MAĞLUBİYET AYKUT KOCAMAN’A YAZAR

Geçmiş dönemlerdeki eşsiz başarılarından dolayı efsane olarak anıldığı yere yeniden geldi Aykut Hoca. Lakin kendisi hala eski dönemdeki futbolun oynandığını düşünüyor bence. En hazini ise hatalarında yaptığı ısrar. Beşer şaşar diye bir söz vardır. Çok doğru. Herkes hata yapabilir. Ama hatalarınızda ısrar ederseniz bu hata olmaktan çıkar. Tüm futbol kamuoyu şuan Aykut Hoca’nın teknik-taktik bilgisini sorgular hale geldi. Yapma etme hocam. Takıntılarında vazgeç lütfen.
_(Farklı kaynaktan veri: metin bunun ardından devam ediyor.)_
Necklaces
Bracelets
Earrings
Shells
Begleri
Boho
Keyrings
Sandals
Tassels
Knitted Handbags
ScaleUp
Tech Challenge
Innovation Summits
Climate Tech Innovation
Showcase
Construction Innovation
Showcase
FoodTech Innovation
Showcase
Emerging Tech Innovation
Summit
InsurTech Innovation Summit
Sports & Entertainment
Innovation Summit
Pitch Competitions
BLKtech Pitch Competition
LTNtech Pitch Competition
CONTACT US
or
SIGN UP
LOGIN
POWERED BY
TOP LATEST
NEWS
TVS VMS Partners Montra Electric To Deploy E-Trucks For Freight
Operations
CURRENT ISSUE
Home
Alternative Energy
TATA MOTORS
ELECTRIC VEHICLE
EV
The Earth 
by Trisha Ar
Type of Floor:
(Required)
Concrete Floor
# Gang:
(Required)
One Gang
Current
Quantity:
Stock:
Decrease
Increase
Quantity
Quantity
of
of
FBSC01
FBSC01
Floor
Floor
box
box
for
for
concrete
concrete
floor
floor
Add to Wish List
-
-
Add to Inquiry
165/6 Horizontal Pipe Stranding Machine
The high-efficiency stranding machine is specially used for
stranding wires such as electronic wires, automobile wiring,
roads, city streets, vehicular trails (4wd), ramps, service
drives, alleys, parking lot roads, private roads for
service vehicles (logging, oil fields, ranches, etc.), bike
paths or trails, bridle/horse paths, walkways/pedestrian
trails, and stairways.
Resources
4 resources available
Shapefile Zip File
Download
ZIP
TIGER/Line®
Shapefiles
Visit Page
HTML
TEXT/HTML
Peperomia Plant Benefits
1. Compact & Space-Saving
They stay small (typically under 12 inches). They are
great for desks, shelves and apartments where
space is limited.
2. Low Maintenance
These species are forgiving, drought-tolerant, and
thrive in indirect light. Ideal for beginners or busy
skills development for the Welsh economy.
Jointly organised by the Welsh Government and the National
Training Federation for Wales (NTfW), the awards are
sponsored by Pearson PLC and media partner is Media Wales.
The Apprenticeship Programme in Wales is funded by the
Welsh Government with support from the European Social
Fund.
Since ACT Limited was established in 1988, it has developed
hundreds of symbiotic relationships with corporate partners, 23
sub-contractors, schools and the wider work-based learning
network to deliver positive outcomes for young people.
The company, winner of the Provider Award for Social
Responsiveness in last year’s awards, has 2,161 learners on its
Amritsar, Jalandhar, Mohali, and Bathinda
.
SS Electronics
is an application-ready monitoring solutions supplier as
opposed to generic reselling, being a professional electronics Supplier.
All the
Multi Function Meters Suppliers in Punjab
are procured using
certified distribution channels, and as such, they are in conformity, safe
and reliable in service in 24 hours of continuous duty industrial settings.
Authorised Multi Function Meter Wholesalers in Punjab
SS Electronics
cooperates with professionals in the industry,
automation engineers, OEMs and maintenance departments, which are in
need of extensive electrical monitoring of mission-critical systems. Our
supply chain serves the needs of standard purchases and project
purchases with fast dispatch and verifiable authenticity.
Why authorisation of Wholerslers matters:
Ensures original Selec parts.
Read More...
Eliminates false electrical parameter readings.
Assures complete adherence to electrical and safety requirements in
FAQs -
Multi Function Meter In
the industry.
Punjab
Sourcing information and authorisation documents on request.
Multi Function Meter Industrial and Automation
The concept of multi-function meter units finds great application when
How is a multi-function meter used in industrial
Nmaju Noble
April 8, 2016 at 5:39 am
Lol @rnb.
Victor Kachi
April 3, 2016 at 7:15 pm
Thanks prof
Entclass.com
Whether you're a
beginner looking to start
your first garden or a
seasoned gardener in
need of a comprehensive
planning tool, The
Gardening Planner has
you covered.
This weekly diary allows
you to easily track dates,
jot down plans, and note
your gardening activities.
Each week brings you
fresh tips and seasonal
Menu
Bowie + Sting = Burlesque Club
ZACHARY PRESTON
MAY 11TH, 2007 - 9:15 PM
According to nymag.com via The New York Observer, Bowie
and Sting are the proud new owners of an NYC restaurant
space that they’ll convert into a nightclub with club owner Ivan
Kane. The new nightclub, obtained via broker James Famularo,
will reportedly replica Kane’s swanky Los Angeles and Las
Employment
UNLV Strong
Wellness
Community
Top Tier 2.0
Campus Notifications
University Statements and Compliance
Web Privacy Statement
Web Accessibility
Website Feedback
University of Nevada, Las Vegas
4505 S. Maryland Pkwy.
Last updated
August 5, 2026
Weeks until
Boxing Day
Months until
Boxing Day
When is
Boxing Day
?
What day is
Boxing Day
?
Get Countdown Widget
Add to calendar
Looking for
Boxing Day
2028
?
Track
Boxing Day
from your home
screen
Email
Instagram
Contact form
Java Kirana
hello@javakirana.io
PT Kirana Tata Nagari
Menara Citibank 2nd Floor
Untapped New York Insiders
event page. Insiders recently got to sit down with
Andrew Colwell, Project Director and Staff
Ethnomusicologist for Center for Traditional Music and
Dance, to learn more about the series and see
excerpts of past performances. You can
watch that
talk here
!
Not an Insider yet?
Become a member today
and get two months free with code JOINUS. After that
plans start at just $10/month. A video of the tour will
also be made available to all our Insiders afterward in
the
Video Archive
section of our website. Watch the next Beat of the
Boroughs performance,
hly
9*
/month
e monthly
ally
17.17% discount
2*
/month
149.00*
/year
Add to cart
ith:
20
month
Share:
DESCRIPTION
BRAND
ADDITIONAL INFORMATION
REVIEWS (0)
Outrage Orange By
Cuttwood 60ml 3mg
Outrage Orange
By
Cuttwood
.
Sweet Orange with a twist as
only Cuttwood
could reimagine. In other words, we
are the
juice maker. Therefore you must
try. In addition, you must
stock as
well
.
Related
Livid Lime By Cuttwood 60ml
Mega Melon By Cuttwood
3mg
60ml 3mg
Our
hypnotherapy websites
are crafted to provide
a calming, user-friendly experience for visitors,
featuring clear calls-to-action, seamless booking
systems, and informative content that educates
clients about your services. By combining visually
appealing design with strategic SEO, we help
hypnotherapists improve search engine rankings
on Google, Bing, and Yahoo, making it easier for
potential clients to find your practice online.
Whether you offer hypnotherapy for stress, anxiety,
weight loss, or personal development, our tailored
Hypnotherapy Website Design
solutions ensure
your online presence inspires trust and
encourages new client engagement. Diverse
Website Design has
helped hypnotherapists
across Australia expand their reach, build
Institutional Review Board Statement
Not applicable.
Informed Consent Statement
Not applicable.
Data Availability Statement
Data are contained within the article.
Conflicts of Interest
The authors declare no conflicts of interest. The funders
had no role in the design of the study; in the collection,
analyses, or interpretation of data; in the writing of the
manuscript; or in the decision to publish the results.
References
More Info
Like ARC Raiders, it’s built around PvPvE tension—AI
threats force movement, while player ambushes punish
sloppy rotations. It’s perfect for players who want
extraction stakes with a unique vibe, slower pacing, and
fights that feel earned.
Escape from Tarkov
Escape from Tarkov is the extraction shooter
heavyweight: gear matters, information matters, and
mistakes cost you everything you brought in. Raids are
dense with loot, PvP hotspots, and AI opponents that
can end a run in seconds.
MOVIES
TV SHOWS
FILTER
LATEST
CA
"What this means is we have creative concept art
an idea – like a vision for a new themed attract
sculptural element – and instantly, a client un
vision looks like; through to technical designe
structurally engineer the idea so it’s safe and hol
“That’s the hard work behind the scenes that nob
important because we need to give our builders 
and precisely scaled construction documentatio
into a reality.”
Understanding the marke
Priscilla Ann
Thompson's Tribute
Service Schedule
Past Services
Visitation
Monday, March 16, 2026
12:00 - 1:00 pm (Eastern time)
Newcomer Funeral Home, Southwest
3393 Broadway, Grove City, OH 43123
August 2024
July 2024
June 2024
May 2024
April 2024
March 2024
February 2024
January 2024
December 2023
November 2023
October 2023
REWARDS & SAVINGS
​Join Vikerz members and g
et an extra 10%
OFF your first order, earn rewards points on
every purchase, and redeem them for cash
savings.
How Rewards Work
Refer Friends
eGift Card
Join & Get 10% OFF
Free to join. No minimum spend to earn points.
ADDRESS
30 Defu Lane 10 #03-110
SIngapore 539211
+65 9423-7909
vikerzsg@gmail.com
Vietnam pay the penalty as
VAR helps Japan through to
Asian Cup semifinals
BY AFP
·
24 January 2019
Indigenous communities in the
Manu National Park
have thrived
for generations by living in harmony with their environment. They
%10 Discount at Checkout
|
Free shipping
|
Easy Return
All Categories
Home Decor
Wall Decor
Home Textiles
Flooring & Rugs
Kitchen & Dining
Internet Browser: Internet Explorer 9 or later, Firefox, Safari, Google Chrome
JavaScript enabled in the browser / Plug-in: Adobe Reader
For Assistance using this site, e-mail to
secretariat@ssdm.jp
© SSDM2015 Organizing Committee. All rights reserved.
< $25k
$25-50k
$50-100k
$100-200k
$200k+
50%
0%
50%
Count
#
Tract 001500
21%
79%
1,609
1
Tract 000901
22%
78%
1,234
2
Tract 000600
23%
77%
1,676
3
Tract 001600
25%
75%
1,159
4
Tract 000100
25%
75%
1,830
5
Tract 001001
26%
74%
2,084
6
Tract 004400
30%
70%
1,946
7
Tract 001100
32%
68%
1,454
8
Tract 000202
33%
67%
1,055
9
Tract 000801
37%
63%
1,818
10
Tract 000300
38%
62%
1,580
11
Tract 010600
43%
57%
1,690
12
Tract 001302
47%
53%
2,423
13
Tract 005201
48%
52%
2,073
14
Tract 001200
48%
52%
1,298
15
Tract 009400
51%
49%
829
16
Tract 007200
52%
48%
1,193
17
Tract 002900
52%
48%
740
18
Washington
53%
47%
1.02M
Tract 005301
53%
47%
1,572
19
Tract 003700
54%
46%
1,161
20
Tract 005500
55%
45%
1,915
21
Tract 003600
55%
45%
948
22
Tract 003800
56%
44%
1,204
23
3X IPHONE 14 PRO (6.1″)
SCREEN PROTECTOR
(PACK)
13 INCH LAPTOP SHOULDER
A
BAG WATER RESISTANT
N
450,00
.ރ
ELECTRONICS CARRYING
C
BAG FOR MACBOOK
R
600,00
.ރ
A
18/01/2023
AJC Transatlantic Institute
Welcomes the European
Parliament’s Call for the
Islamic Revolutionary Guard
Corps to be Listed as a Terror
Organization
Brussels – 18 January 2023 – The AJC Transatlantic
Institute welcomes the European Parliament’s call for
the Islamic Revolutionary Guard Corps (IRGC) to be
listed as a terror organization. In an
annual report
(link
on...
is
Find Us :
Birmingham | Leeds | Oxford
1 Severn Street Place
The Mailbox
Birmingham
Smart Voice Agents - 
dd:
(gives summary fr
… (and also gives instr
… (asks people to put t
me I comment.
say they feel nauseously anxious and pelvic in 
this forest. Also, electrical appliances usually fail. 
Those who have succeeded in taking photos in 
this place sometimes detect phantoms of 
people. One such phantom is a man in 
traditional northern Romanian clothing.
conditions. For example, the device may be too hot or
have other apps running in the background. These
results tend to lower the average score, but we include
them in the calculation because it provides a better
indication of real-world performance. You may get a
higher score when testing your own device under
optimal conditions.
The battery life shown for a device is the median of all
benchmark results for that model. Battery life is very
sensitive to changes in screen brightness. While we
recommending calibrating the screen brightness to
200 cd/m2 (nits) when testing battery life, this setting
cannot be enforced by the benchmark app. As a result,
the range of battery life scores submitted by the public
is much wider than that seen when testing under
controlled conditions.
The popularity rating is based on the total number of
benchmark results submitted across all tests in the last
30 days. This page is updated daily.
Takımda ne olursa olsun oynayacağını bilen Skubic ve Ömer Ali ısrarından vazgeç lütfen. Tamam dengeli bir futbol oyunu sana mantıklı geliyor, eyvallah. Ama bazen (maçına göre, skora göre) o çift ön libero sevdan vazgeç. Rakibi de şaşırt bizler de şaşıralım. Ben şu an seninle ilgili her şeyi sorgular hale geldim. Emin ol böyle bir başarısızlık durumunda Türkiye’nin herhangi bir takımında kalma ihtimalin yoktu. Sana verilen değerin kıymetini bil ve kredinin limitlerini daha da zorlama lütfen. Bu takımı ayağa kaldıracak insan sensin. Lütfen artık inanmasan bile bir şeyleri değiştir lütfen. Bu takım çok daha fazlasını hak ediyor Hocam.

ACİLİYETİ OLMAYAN TRANSFERLER

 Yaklaşık 2 senedir bu takımın sağ beki yok.8 numara diye tabir edilen oyun kurucu, topu kolay kolay kaybetmeyen bir oyuncusu yok. Sol kanatta adam geçen bir kanadı yok. Stoperde sert oynayarak, rakibine yapışan ayağı iyi bir stoperi yok. Ama Zuta, Ferhat, Alper’in olduğu kanada yeni transfer yapılıyor. Yazacaklarım bu kadar. Bu kadar kötü kadro mühendisliği yapılan bir kulübün 18 puan bile alması bence iyi. Umarım her şey gönlümüzce olur.